Crédit visuel : Jürgen Hoth — Photographe

Article rédigé par Emily Zaragoza — Journaliste

La dernière semaine de septembre, l’Université d’Ottawa (l’U d’O) a accueilli de nombreux événements en vue de la Journée nationale de la vérité et de la réconciliation. Depuis 2021, cette journée a lieu chaque 30 septembre. Cette date, qui coïncide avec la Journée du chandail orange, invite les canadien.ne.s à se pencher sur l’histoire douloureuse des pensionnats et à rendre hommage aux enfants et aux familles victimes du système résidentiel. Alors que pour certain.e.s, le passé de l’U d’O serait lié à celui des pensionnats, que fait l’Université pour établir la vérité et la réconciliation ?

Les événements pour la réconciliation sur le campus

C’est au son des tambours traditionnels, des chants de gorges, mais aussi des bruits de sifflets de l’arbitre, qu’a débuté la semaine de la réconciliation sur le campus. Le dimanche 24 septembre, le complexe Minto accueillait Wàskonenindamàwin : une célébration organisée chaque année par les Gee-Gees et le Centre des ressources autochtones de l’U d’O. Ce fut pour Quanah Traviss, ambassadeur de l’événement et coprésident de l’Association des étudiant.e.s autochtones (AEA), l’occasion de commencer la semaine avec des performances artistiques des Premières Nations et athlétiques des équipes de soccer féminin et de rugby féminin et masculin.

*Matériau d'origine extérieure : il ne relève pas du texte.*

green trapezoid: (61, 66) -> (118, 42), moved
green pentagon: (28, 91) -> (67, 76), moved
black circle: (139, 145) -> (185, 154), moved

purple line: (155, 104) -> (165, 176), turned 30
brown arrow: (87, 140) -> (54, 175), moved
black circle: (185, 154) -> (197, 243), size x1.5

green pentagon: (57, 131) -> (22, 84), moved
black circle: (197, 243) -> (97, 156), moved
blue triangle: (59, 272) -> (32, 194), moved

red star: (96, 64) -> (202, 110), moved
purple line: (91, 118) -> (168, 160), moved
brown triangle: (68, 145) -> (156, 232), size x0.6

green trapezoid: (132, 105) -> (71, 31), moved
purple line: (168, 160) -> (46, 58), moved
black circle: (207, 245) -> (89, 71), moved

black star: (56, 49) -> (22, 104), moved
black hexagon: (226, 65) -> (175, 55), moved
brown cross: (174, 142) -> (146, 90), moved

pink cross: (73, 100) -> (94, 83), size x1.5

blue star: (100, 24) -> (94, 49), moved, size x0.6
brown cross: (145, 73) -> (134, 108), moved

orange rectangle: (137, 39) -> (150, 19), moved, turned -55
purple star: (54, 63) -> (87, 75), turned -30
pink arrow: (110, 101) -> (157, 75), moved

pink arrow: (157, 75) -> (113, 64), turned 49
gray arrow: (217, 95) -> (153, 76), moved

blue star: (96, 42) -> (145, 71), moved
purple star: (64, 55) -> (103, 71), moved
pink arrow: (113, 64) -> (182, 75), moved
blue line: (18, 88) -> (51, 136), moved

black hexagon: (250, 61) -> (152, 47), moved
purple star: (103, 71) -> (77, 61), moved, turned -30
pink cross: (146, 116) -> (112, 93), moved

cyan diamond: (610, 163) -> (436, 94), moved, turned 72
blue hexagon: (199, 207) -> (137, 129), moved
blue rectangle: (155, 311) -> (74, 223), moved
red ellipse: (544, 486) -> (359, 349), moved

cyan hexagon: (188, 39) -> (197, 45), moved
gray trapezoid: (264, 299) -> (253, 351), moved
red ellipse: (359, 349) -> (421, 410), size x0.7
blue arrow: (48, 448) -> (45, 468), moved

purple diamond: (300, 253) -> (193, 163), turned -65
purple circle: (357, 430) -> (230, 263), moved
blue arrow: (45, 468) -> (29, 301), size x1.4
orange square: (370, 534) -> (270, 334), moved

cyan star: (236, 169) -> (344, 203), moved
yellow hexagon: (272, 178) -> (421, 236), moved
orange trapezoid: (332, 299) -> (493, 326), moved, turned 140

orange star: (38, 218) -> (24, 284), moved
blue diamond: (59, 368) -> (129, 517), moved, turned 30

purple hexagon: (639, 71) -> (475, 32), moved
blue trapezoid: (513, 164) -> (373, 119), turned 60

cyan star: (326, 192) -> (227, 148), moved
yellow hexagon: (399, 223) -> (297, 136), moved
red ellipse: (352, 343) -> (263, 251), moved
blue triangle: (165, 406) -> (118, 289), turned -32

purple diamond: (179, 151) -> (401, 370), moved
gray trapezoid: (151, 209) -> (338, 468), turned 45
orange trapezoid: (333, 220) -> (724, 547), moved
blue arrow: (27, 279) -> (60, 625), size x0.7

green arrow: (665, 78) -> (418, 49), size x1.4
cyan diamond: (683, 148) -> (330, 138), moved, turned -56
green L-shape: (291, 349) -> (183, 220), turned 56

Tout comme les sportif.ve.s des Gee-Gees, de nombreux.ses autres étudiant.e.s ont pris part à des activités pendant cette semaine, à l’image de l’Association étudiante de la Faculté des arts qui a organisé un marché artisanal autochtone le mercredi 27 septembre. Ce même jour, devant le pavillon de la Faculté des sciences sociales se tenait l’inauguration du jardin autochtone en présence de deux membres de la communauté algonquine : Mike Diabo, nouvellement employé au sein de l’U d’O, et Céline Thusky, survivante des pensionnats et membre du Centre d’amitié autochtone de Maniwaki. L’événement tenu en algonquin, en anglais et en français, a permis à Céline Thusky de raconter son histoire, de partager son rapport à la nature et ses préoccupations pour le futur. Elle qui, autrefois, était « invisible » et avait le sentiment que « personne n’entendait [sa] voix ».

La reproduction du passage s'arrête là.